Exercise requirements:
Among the lines below, count those with the word "geld". Answer with the number only.

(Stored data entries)

━━━━

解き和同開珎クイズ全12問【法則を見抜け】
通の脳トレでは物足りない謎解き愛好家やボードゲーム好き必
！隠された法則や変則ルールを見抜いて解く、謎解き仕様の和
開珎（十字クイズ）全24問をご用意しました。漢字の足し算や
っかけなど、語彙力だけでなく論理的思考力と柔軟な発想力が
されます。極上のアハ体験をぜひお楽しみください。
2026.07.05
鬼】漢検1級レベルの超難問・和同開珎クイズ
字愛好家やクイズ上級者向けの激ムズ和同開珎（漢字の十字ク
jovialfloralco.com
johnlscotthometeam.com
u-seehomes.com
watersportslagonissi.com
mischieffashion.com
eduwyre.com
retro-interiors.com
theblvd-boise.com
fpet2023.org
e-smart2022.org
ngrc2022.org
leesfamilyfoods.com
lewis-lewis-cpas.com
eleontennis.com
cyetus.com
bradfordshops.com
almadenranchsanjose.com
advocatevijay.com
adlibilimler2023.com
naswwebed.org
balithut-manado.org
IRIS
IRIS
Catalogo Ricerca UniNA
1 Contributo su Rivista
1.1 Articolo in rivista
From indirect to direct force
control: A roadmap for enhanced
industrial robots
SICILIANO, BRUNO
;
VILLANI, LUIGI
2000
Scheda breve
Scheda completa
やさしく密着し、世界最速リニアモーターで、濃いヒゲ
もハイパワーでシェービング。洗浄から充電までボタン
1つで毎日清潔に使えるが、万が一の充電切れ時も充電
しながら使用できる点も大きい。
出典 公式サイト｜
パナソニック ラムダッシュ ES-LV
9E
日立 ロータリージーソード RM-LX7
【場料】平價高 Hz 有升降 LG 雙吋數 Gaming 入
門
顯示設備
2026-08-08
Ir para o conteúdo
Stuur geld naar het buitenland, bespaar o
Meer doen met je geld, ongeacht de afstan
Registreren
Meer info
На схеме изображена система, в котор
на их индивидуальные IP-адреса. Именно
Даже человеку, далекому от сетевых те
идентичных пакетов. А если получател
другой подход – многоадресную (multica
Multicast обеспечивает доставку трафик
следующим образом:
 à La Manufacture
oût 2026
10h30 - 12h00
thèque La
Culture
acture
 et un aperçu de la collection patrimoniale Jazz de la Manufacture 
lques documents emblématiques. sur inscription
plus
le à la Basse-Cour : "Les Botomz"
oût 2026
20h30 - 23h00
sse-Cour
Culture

━━━━

Answer box:
2